Of course your other option is to simply hang up the phone.
Don't click on email links -- even if they seem legitimate.
Some scams take advantage of people not reading their links properly before clicking on them.
Let's say you receive an email saying your Paypal account has been hacked. The email comes with a link to Paypal that supposedly will help you regain your security if you go to it and enter your user name and password.
Look closely and see if the link actually takes you to the Paypal site, and not something that looks like it, such as "Paypa1", for example.
It's better to type in the URL you commonly use (or the one you bookmarked) instead of a link from some unauthenticated email designed to phish for your valuable financial information.
Always stay up to date with your financial reports. Read your bills as soon as they come in.
It's a common practice to ignore the items on your credit card statement, but the truth is that this can be risky. You run the risk of paying for something somebody else purchased, i.e. credit card fraud.
The same is true of your credit report. Stay updated, read these reports, and you should be able to spot immediately if there's trouble brewing.
Ask questions. Don't just blindly accept what people tell you.
It's very important to think on your feet. Sometimes, you may find yourself speaking to someone who is so charismatic and you find yourself believing them. For example, have you ever been to one of those real estate investment seminars that teach you how to buy a house with no money down? Scary!

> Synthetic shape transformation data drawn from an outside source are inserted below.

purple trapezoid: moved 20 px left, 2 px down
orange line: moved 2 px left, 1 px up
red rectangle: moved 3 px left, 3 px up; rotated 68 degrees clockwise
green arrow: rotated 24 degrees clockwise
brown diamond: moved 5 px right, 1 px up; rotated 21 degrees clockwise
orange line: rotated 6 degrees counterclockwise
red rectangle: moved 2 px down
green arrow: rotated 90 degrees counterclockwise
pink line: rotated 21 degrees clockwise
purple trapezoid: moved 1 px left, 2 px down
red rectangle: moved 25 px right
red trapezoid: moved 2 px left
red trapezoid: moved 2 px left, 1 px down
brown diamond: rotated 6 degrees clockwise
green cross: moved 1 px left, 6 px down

Either through charm or intimidation, scammers will find ways to prevent you from looking too closely at their house of cards. This is why you need to be vigilant and ask questions, no matter what happens.
Never send money to strangers.
There are a lot of scams like these out there. The most famous are the "Nigerian prince" scams that you receive via email, but there are other variations, too.

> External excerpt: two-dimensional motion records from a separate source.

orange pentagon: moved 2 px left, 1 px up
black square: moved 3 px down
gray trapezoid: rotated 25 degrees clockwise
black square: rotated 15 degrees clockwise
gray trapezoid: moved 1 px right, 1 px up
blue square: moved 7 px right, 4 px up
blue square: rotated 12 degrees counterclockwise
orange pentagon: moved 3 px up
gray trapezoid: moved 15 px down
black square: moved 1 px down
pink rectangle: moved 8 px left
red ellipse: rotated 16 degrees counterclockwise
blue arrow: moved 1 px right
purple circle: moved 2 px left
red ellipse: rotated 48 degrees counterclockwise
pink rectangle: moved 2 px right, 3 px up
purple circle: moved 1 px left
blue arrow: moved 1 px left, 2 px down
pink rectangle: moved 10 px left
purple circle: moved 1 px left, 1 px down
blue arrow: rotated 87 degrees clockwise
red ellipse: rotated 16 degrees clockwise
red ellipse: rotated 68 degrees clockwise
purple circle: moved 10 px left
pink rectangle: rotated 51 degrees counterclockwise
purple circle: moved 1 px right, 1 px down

There are the "lottery winner" scams, that claim you won some foreign lottery.
These scams all have one thing in common: to receive the "prize" they offer, you must first send money to them. The reasons are varied, but rest assured that they simply want to defraud you. Do not fall for these no matter how desperate you are for money. You will always lose.
Here is a copy of a scam email I just received. If I follow their instructions I could be rich, right?
The word "risk-free" is a red flag. Remember that nothing is without risk, especially where money is concerned.
It's important to remember that offers that use these exaggerations should actually scare you, even though they are intended to make you feel comfortable.
Get into the habit of shredding bank statements, any old unused cheques, and any outdated insurance documents. Things like tax returns need to be kept for a certain number of years, but after that they too should be shredded.
Do Your Research
The Internet is wonderful, in that practically anything you might need is already on it. If you've been invited to invest in a particular product\business, or property, do your research first. Do online searches for any nasty information. Always check the Better Business Bureau.
Remember that finding nothing at all is just as much of a red flag as finding nasty stuff.
Know When to Walk Away
If it's too good to be true, walk away. As they say, a fool and his money are easily parted. You need to remember that if someone offers you something that seems too "good", it probably is a trick. Walk away.
It Could Happen to Anyone
Accept that it could happen to you. A lot of people often dismiss the possibility of financial fraud, thinking that they cannot possibly be targets. They believe that only the wealthy will be targeted by these scam artists. The unfortunate truth is that anyone can be targeted.
In fact, some of the most common targets are pensioners. Elderly fraud is a serious problem, and it shows that anyone -- even senior citizens with meager retirement income -- can be the victim of unscrupulous financial scumbags.